Task description:
Quote the whole listing exactly. Leave the pictures out of your copy.

═══

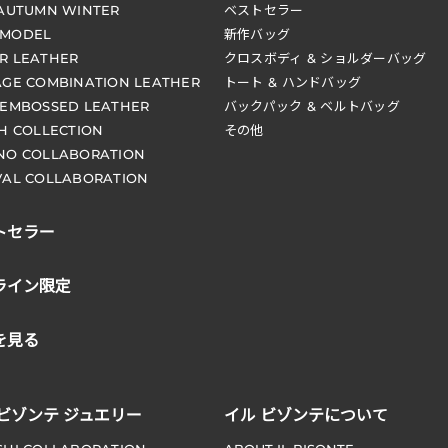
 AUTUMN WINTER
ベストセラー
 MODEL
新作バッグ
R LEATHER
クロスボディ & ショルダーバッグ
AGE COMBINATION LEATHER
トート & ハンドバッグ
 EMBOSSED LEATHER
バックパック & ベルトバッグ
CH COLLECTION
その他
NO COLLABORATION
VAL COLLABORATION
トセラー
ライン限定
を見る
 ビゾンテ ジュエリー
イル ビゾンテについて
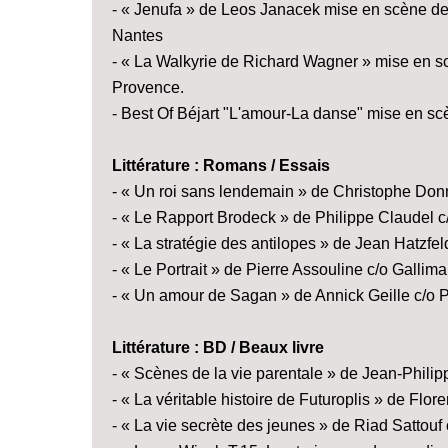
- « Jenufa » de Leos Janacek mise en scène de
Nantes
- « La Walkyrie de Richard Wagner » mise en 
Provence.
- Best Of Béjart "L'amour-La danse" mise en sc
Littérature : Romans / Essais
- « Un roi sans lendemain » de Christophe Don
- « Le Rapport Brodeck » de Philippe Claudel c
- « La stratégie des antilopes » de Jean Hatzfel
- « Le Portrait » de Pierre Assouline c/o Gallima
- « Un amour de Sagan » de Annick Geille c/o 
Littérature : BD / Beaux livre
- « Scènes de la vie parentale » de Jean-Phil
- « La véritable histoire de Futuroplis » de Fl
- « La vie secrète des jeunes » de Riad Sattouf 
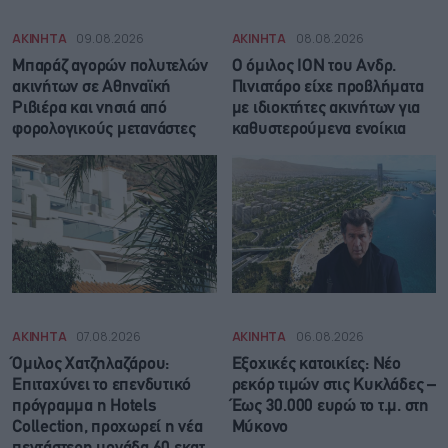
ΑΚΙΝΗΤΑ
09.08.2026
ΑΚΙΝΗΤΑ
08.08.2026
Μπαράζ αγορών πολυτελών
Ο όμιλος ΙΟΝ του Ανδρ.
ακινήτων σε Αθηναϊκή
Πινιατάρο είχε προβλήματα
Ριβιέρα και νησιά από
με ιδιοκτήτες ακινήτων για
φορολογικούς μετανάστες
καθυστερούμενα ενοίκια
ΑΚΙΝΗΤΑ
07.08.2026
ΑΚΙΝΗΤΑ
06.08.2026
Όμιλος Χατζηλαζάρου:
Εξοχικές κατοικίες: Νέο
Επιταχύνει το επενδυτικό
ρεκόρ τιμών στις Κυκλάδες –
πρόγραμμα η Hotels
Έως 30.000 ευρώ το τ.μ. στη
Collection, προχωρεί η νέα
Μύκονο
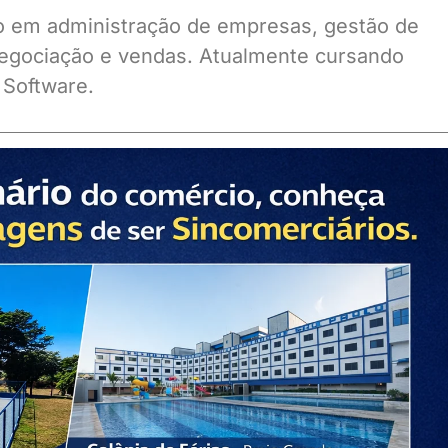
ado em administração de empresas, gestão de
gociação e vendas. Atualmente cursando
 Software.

═══

Output of the exercise:
 AUTUMN WINTER
ベストセラー
 MODEL
新作バッグ
R LEATHER
クロスボディ & ショルダーバッグ
AGE COMBINATION LEATHER
トート & ハンドバッグ
 EMBOSSED LEATHER
バックパック & ベルトバッグ
CH COLLECTION
その他
NO COLLABORATION
VAL COLLABORATION
トセラー
ライン限定
を見る
 ビゾンテ ジュエリー
イル ビゾンテについて
- « Jenufa » de Leos Janacek mise en scène de
Nantes
- « La Walkyrie de Richard Wagner » mise en 
Provence.
- Best Of Béjart "L'amour-La danse" mise en sc
Littérature : Romans / Essais
- « Un roi sans lendemain » de Christophe Don
- « Le Rapport Brodeck » de Philippe Claudel c
- « La stratégie des antilopes » de Jean Hatzfel
- « Le Portrait » de Pierre Assouline c/o Gallima
- « Un amour de Sagan » de Annick Geille c/o 
Littérature : BD / Beaux livre
- « Scènes de la vie parentale » de Jean-Phil
- « La véritable histoire de Futuroplis » de Fl
- « La vie secrète des jeunes » de Riad Sattouf 
ΑΚΙΝΗΤΑ
09.08.2026
ΑΚΙΝΗΤΑ
08.08.2026
Μπαράζ αγορών πολυτελών
Ο όμιλος ΙΟΝ του Ανδρ.
ακινήτων σε Αθηναϊκή
Πινιατάρο είχε προβλήματα
Ριβιέρα και νησιά από
με ιδιοκτήτες ακινήτων για
φορολογικούς μετανάστες
καθυστερούμενα ενοίκια
ΑΚΙΝΗΤΑ
07.08.2026
ΑΚΙΝΗΤΑ
06.08.2026
Όμιλος Χατζηλαζάρου:
Εξοχικές κατοικίες: Νέο
Επιταχύνει το επενδυτικό
ρεκόρ τιμών στις Κυκλάδες –
πρόγραμμα η Hotels
Έως 30.000 ευρώ το τ.μ. στη
Collection, προχωρεί η νέα
Μύκονο
ado em administração de empresas, gestão de
gociação e vendas. Atualmente cursando
 Software.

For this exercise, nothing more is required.